Starting to Deal with My Anxiety

I’m in the infancy of dealing with my anxiety and I thought I’d share some of the things I’m working on with my therapist. There are a number of things I’m starting to implement but the very first thing I’m to do is to understand that it’s perfectly alright for me to avoid things that cause me increased anxiety. In the future I will push myself to do things that are uncomfortable, but, right now, I’m going to just back away and take a breather from things that make me the most anxious.

Next is to make sure I’m taking care of myself, eating well, exercising when I can (something that can be a challenge for someone with chronic illnesses, but something that can help a lot I’ve found.), keeping up physical hygiene and getting enough sleep. Sleep is so important that my psychiatrist prescribed something to help for days when I simply can’t fall asleep. I used to sleep 8 – 9 hours a night without aid before the mixed mania episode now I barely make it 4 without help. I had 2 nights last week where I slept almost 7 hours without any help, that’s a great improvement, now if I can just have more nights like that.

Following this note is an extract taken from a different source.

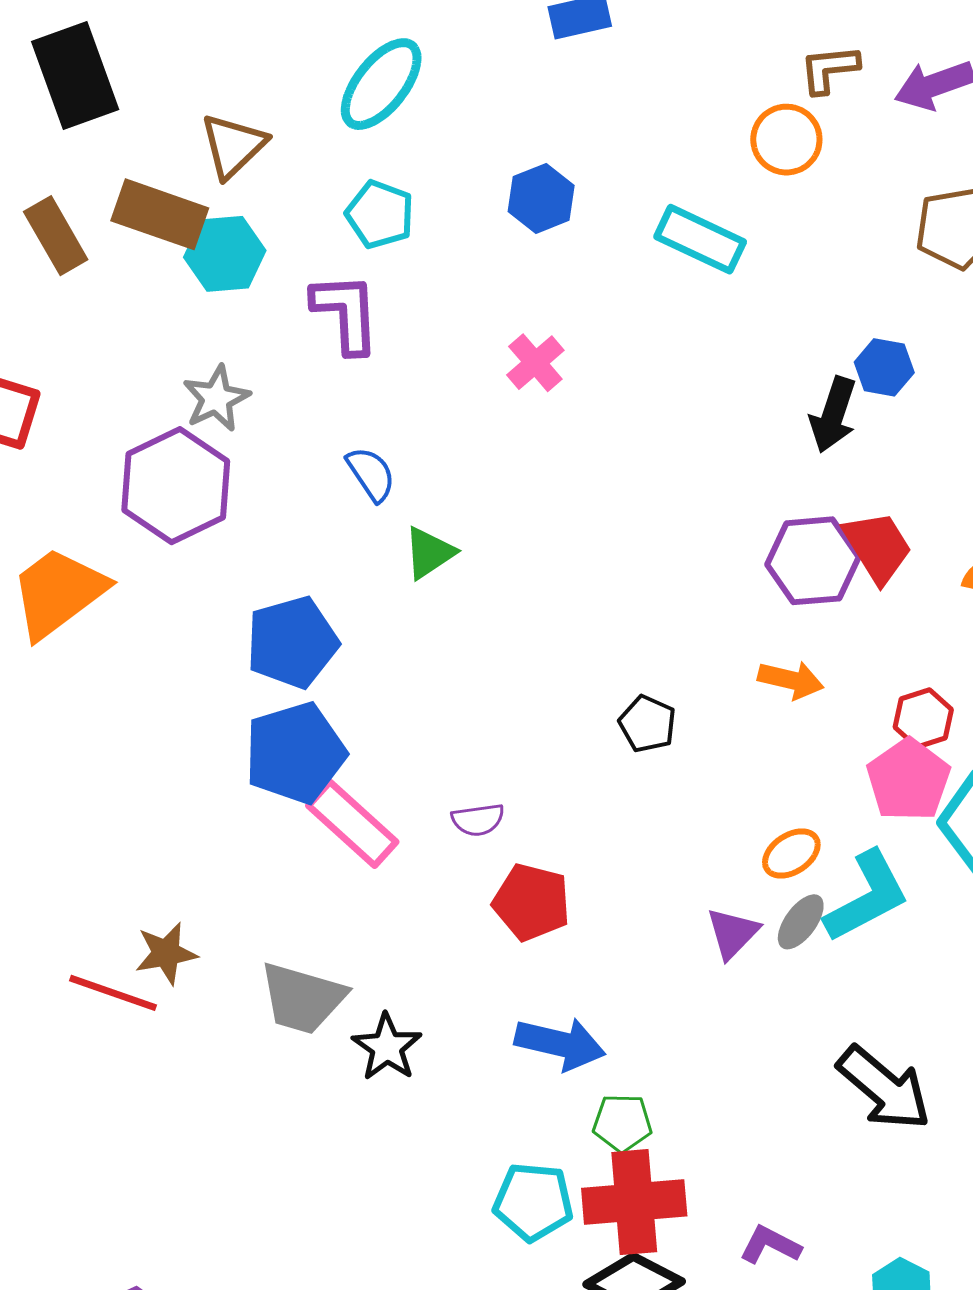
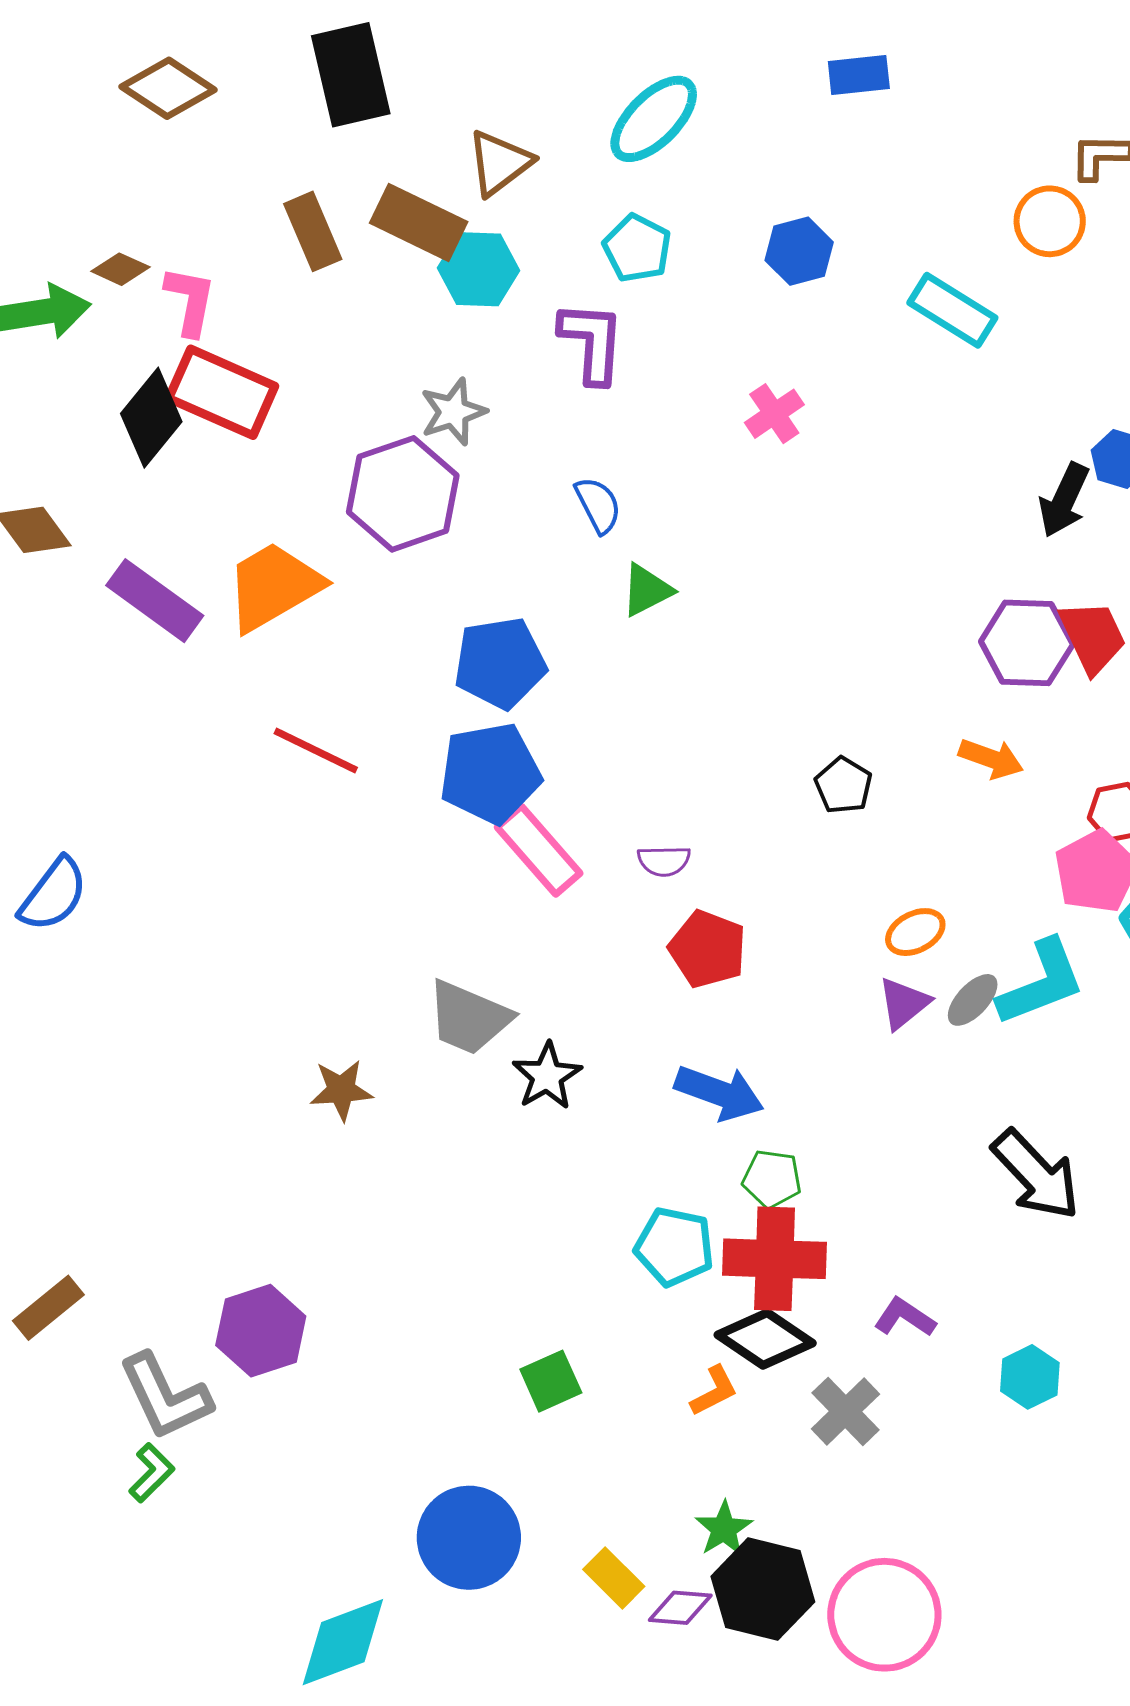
orange ellipse: (791, 853) -> (915, 932), moved
brown star: (166, 953) -> (341, 1090), moved
red line: (113, 993) -> (316, 751), moved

My therapist suggested I do deep breathing exercises during times of high anxiety and have reassuring phrases prepared to tell myself.

BREATHE…IN 1 – 2 – 3 – 4….HOLD…OUT 1 – 2 – 3 – 4

IS MY BODY CALM? REPEAT AS NECESSARY

I WILL GET THROUGH THIS.

I AM GOING TO BE OKAY.

THIS WILL PASS.

I have another grounding technique that I got from a friend that I find helpful but it is a bit challenging for me, because it’s based on the 5 senses, so I do it a little differently but I think it works just as well.

You do this grounding technique by taking stock of all your 5 senses. If you can, try to say this aloud as you are processing it, if not, that’s okay too.

5 – See – What are 5 things you see around you right now? I see my computer, my water bottle, my walker, the fireplace, the rug.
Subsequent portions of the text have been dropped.